The problem: Search the records for the string "Гарри" and copy every line in which it appears.

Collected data
- Opening Delimiter -

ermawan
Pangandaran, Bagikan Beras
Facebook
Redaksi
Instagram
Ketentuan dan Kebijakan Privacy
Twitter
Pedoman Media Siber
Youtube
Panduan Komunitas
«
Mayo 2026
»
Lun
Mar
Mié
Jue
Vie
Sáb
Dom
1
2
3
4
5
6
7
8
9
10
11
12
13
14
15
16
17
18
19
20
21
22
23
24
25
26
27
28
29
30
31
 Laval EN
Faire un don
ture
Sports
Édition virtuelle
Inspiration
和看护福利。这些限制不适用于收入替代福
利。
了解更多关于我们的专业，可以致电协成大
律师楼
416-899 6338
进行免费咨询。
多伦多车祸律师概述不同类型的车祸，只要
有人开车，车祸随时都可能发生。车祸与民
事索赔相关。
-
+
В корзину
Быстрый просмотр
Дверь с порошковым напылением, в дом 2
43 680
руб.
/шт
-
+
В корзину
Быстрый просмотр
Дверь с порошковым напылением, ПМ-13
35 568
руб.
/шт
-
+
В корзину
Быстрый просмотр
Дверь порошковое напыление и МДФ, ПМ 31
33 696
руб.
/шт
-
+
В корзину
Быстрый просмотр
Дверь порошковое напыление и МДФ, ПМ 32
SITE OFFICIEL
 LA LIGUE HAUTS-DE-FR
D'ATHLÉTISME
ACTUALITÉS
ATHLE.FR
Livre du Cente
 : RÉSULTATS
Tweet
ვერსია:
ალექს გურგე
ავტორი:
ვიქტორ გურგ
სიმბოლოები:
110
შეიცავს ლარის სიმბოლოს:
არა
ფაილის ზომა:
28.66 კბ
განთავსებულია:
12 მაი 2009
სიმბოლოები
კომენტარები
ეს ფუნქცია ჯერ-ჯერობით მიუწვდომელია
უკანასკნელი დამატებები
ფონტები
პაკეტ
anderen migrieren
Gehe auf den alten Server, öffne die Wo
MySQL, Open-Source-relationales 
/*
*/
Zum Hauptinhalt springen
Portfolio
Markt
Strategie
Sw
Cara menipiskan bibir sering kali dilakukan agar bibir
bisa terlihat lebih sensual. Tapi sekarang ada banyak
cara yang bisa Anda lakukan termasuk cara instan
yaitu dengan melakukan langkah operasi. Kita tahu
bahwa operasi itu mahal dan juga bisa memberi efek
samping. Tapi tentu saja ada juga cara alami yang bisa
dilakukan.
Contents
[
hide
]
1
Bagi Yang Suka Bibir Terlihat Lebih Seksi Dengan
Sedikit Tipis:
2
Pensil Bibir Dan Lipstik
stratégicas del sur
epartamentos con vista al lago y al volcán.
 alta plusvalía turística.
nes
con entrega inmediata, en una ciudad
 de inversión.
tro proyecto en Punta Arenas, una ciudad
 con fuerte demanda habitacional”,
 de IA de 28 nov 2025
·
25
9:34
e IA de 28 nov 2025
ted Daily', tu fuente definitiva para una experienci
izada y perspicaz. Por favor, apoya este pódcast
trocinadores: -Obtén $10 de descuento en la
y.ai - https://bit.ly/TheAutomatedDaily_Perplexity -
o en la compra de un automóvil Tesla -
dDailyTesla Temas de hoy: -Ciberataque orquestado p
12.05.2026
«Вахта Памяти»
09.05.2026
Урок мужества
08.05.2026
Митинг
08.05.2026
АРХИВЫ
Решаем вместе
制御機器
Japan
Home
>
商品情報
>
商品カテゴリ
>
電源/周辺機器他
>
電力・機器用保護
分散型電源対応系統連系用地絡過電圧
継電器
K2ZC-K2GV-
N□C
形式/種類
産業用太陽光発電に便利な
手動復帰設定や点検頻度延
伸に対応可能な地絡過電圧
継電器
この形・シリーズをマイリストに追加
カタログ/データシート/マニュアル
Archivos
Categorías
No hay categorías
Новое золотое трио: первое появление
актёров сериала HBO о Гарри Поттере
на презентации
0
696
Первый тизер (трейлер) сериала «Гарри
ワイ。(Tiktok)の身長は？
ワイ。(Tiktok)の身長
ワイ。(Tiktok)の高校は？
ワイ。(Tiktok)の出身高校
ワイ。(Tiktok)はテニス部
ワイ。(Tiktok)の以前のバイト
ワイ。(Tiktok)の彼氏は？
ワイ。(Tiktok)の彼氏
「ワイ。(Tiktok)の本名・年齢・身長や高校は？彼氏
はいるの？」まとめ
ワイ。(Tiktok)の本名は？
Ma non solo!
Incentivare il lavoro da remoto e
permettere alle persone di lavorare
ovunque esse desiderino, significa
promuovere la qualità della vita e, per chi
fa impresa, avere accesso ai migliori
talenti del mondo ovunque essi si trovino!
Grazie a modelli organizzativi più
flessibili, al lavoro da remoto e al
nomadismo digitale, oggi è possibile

- Closing Delimiter -

Solution for this problem:
актёров сериала HBO о Гарри Поттере
Первый тизер (трейлер) сериала «Гарри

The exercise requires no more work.